• _DATA TO EXAMINE_
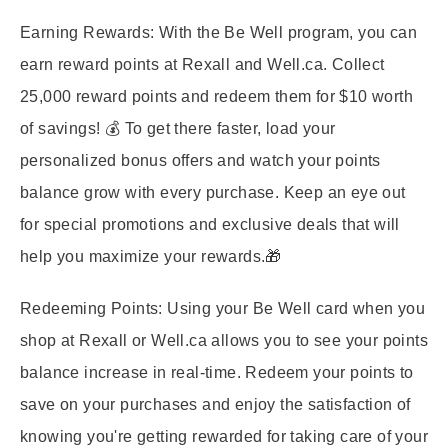
Earning Rewards:
With the Be Well program, you can
earn reward points at Rexall and Well.ca. Collect
25,000 reward points and redeem them for $10 worth
of savings! 💰 To get there faster, load your
personalized bonus offers and watch your points
balance grow with every purchase. Keep an eye out
for special promotions and exclusive deals that will
help you maximize your rewards.🎁
Redeeming Points:
Using your Be Well card when you
shop at Rexall or Well.ca allows you to see your points
balance increase in real-time. Redeem your points to
save on your purchases and enjoy the satisfaction of
knowing you're getting rewarded for taking care of your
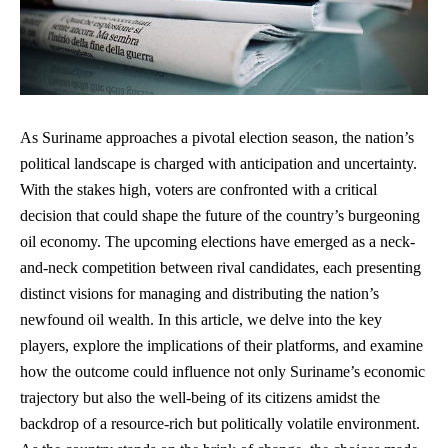
As Suriname approaches a pivotal election season, the nation’s
political landscape is charged with anticipation and uncertainty.
With the stakes high, voters are confronted with a critical
decision that could shape the future of the country’s burgeoning
oil economy. The upcoming elections have emerged as a neck-
and-neck competition between rival candidates, each
presenting
distinct visions
for managing and distributing the nation’s
newfound oil wealth. In this article, we delve into the key
players, explore the implications of their platforms, and examine
how the outcome could influence not only Suriname’s economic
trajectory but also the well-being of its citizens amidst the
backdrop of a resource-rich but politically volatile environment.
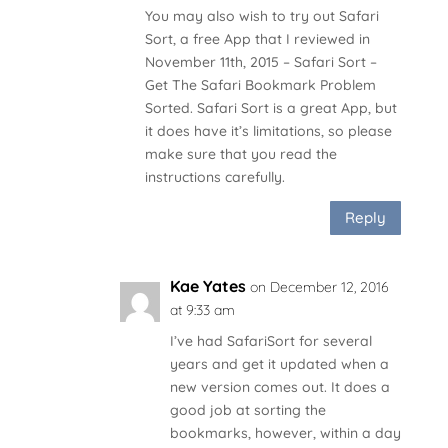
You may also wish to try out Safari
Sort, a free App that I reviewed in
November 11th, 2015 – Safari Sort –
Get The Safari Bookmark Problem
Sorted. Safari Sort is a great App, but
it does have it’s limitations, so please
make sure that you read the
instructions carefully.
Reply
Kae Yates
on December 12, 2016
at 9:33 am
I’ve had SafariSort for several
years and get it updated when a
new version comes out. It does a
good job at sorting the
bookmarks, however, within a day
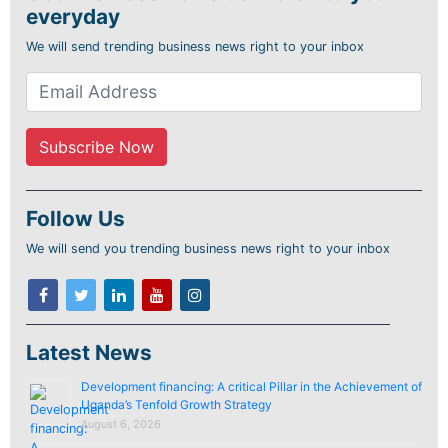
everyday
We will send trending business news right to your inbox
Follow Us
We will send you trending business news right to your inbox
Latest News
Development financing: A critical Pillar in the Achievement of
Uganda’s Tenfold Growth Strategy
August 6, 2026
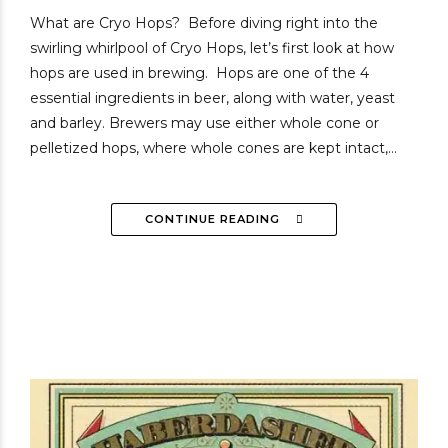
What are Cryo Hops? Before diving right into the
swirling whirlpool of Cryo Hops, let’s first look at how
hops are used in brewing. Hops are one of the 4
essential ingredients in beer, along with water, yeast
and barley. Brewers may use either whole cone or
pelletized hops, where whole cones are kept intact,...
CONTINUE READING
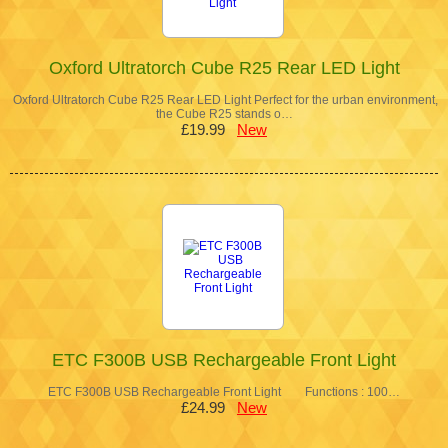
Oxford Ultratorch Cube R25 Rear LED Light
Oxford Ultratorch Cube R25 Rear LED Light Perfect for the urban environment,
the Cube R25 stands o…
£19.99
New
ETC F300B USB Rechargeable Front Light
ETC F300B USB Rechargeable Front Light Functions : 100…
£24.99
New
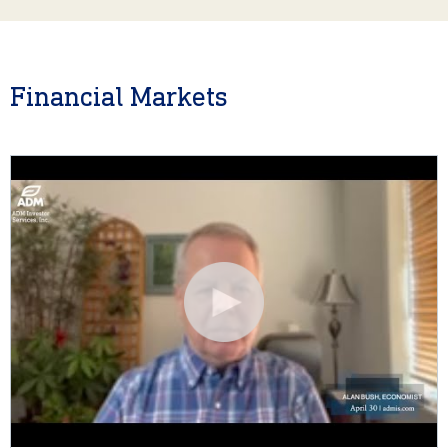
Financial Markets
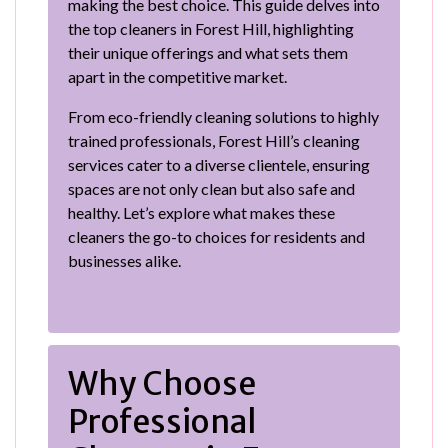
making the best choice. This guide delves into
the top cleaners in Forest Hill, highlighting
their unique offerings and what sets them
apart in the competitive market.
From eco-friendly cleaning solutions to highly
trained professionals, Forest Hill’s cleaning
services cater to a diverse clientele, ensuring
spaces are not only clean but also safe and
healthy. Let’s explore what makes these
cleaners the go-to choices for residents and
businesses alike.
Why Choose
Professional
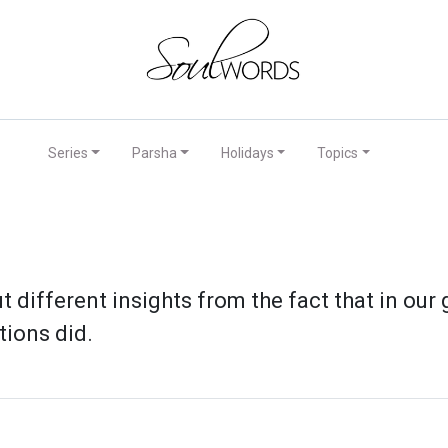
Series
Parsha
Holidays
Topics
t different insights from the fact that in our
tions did.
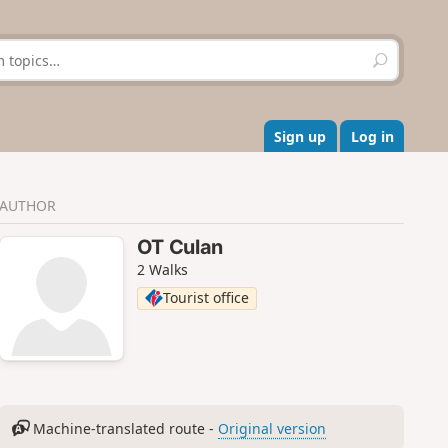
S
e
a
r
c
Sign up
Log in
h
AUTHOR
OT Culan
2 Walks
Tourist office
Machine-translated route -
Original version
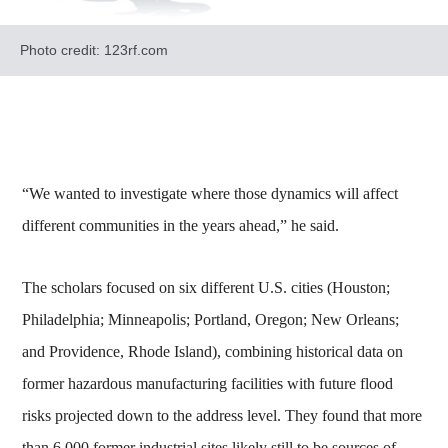
Photo credit: 123rf.com
“We wanted to investigate where those dynamics will affect
different communities in the years ahead,” he said.
The scholars focused on six different U.S. cities (Houston;
Philadelphia; Minneapolis; Portland, Oregon; New Orleans;
and Providence, Rhode Island), combining historical data on
former hazardous manufacturing facilities with future flood
risks projected down to the address level. They found that more
than 6,000 former industrial sites likely still to be sources of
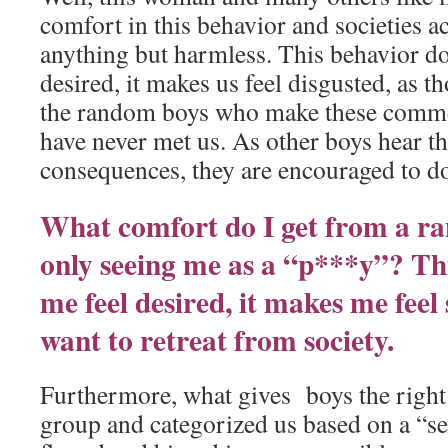
comfort in this behavior and societies acc
anything but harmless. This behavior do
desired, it makes us feel disgusted, as 
the random boys who make these comme
have never met us. As other boys hear th
consequences, they are encouraged to d
What comfort do I get from a r
only seeing me as a “p***y”? Th
me feel desired, it makes me feel
want to retreat from society.
Furthermore, what gives boys the right
group and categorized us based on a “sex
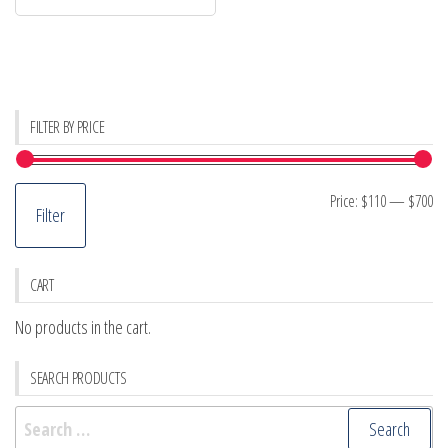
FILTER BY PRICE
Mi
M
Price:
$110
—
$700
Filter
pr
pr
CART
No products in the cart.
SEARCH PRODUCTS
Search
for:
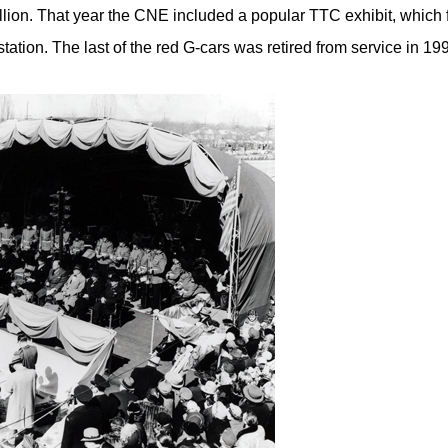
illion. That year the CNE included a popular TTC exhibit, which 
tation. The last of the red G-cars was retired from service in 19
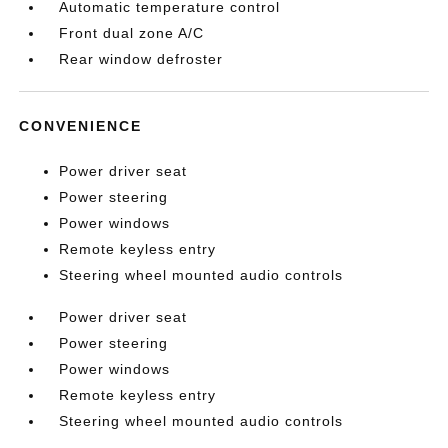
Automatic temperature control
Front dual zone A/C
Rear window defroster
CONVENIENCE
Power driver seat
Power steering
Power windows
Remote keyless entry
Steering wheel mounted audio controls
Power driver seat
Power steering
Power windows
Remote keyless entry
Steering wheel mounted audio controls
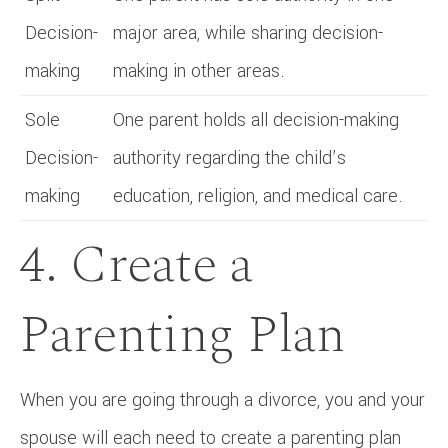
Decision-
major area, while sharing decision-
making
making in other areas.
Sole
One parent holds all decision-making
Decision-
authority regarding the child’s
making
education, religion, and medical care.
4. Create a
Parenting Plan
When you are going through a divorce, you and your
spouse will each need to create a parenting plan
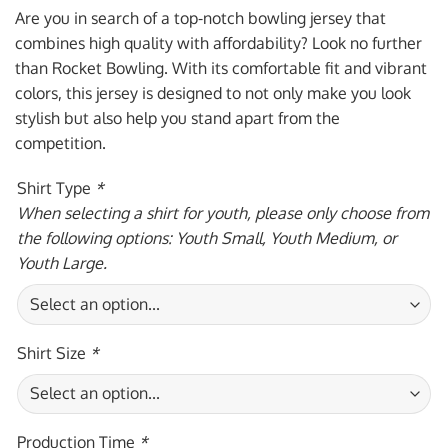
was:
is:
Are you in search of a top-notch bowling jersey that
$59.95 USD.
$39.95 USD.
combines high quality with affordability? Look no further
than Rocket Bowling. With its comfortable fit and vibrant
colors, this jersey is designed to not only make you look
stylish but also help you stand apart from the
competition.
Shirt Type
*
When selecting a shirt for youth, please only choose from
the following options: Youth Small, Youth Medium, or
Youth Large.
Shirt Size
*
Production Time
*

• _PROBLEM REQUIREMENTS_
Return every entry word for word, but drop any pictures.

• _REPLY TO THE EXERCISE_
Earning Rewards:
With the Be Well program, you can
earn reward points at Rexall and Well.ca. Collect
25,000 reward points and redeem them for $10 worth
of savings! 💰 To get there faster, load your
personalized bonus offers and watch your points
balance grow with every purchase. Keep an eye out
for special promotions and exclusive deals that will
help you maximize your rewards.🎁
Redeeming Points:
Using your Be Well card when you
shop at Rexall or Well.ca allows you to see your points
balance increase in real-time. Redeem your points to
save on your purchases and enjoy the satisfaction of
knowing you're getting rewarded for taking care of your
As Suriname approaches a pivotal election season, the nation’s
political landscape is charged with anticipation and uncertainty.
With the stakes high, voters are confronted with a critical
decision that could shape the future of the country’s burgeoning
oil economy. The upcoming elections have emerged as a neck-
and-neck competition between rival candidates, each
presenting
distinct visions
for managing and distributing the nation’s
newfound oil wealth. In this article, we delve into the key
players, explore the implications of their platforms, and examine
how the outcome could influence not only Suriname’s economic
trajectory but also the well-being of its citizens amidst the
backdrop of a resource-rich but politically volatile environment.
You may also wish to try out Safari
Sort, a free App that I reviewed in
November 11th, 2015 – Safari Sort –
Get The Safari Bookmark Problem
Sorted. Safari Sort is a great App, but
it does have it’s limitations, so please
make sure that you read the
instructions carefully.
Reply
Kae Yates
on December 12, 2016
at 9:33 am
I’ve had SafariSort for several
years and get it updated when a
new version comes out. It does a
good job at sorting the
bookmarks, however, within a day
everyday
We will send trending business news right to your inbox
Follow Us
We will send you trending business news right to your inbox
Latest News
Development financing: A critical Pillar in the Achievement of
Uganda’s Tenfold Growth Strategy
August 6, 2026
What are Cryo Hops? Before diving right into the
swirling whirlpool of Cryo Hops, let’s first look at how
hops are used in brewing. Hops are one of the 4
essential ingredients in beer, along with water, yeast
and barley. Brewers may use either whole cone or
pelletized hops, where whole cones are kept intact,...
CONTINUE READING
Oxford Ultratorch Cube R25 Rear LED Light
Oxford Ultratorch Cube R25 Rear LED Light Perfect for the urban environment,
the Cube R25 stands o…
£19.99
New
ETC F300B USB Rechargeable Front Light
ETC F300B USB Rechargeable Front Light Functions : 100…
£24.99
New
Financial Markets
making the best choice. This guide delves into
the top cleaners in Forest Hill, highlighting
their unique offerings and what sets them
apart in the competitive market.
From eco-friendly cleaning solutions to highly
trained professionals, Forest Hill’s cleaning
services cater to a diverse clientele, ensuring
spaces are not only clean but also safe and
healthy. Let’s explore what makes these
cleaners the go-to choices for residents and
businesses alike.
Why Choose
Professional
Series
Parsha
Holidays
Topics
t different insights from the fact that in our
tions did.
S
e
a
r
c
Sign up
Log in
h
AUTHOR
OT Culan
2 Walks
Tourist office
Machine-translated route -
Original version
Photo credit: 123rf.com
“We wanted to investigate where those dynamics will affect
different communities in the years ahead,” he said.
The scholars focused on six different U.S. cities (Houston;
Philadelphia; Minneapolis; Portland, Oregon; New Orleans;
and Providence, Rhode Island), combining historical data on
former hazardous manufacturing facilities with future flood
risks projected down to the address level. They found that more
than 6,000 former industrial sites likely still to be sources of
comfort in this behavior and societies acc
anything but harmless. This behavior do
desired, it makes us feel disgusted, as 
the random boys who make these comme
have never met us. As other boys hear th
consequences, they are encouraged to d
What comfort do I get from a r
only seeing me as a “p***y”? Th
me feel desired, it makes me feel
want to retreat from society.
Furthermore, what gives boys the right
group and categorized us based on a “sex
FILTER BY PRICE
Mi
M
Price:
$110
—
$700
Filter
pr
pr
CART
No products in the cart.
SEARCH PRODUCTS
Search
for:
illion. That year the CNE included a popular TTC exhibit, which 
tation. The last of the red G-cars was retired from service in 19
Automatic temperature control
Front dual zone A/C
Rear window defroster
CONVENIENCE
Power driver seat
Power steering
Power windows
Remote keyless entry
Steering wheel mounted audio controls
Power driver seat
Power steering
Power windows
Remote keyless entry
Steering wheel mounted audio controls
Decision-
major area, while sharing decision-
making
making in other areas.
Sole
One parent holds all decision-making
Decision-
authority regarding the child’s
making
education, religion, and medical care.
4. Create a
Parenting Plan
When you are going through a divorce, you and your
spouse will each need to create a parenting plan
was:
is:
Are you in search of a top-notch bowling jersey that
$59.95 USD.
$39.95 USD.
combines high quality with affordability? Look no further
than Rocket Bowling. With its comfortable fit and vibrant
colors, this jersey is designed to not only make you look
stylish but also help you stand apart from the
competition.
Shirt Type
*
When selecting a shirt for youth, please only choose from
the following options: Youth Small, Youth Medium, or
Youth Large.
Shirt Size
*
Production Time
*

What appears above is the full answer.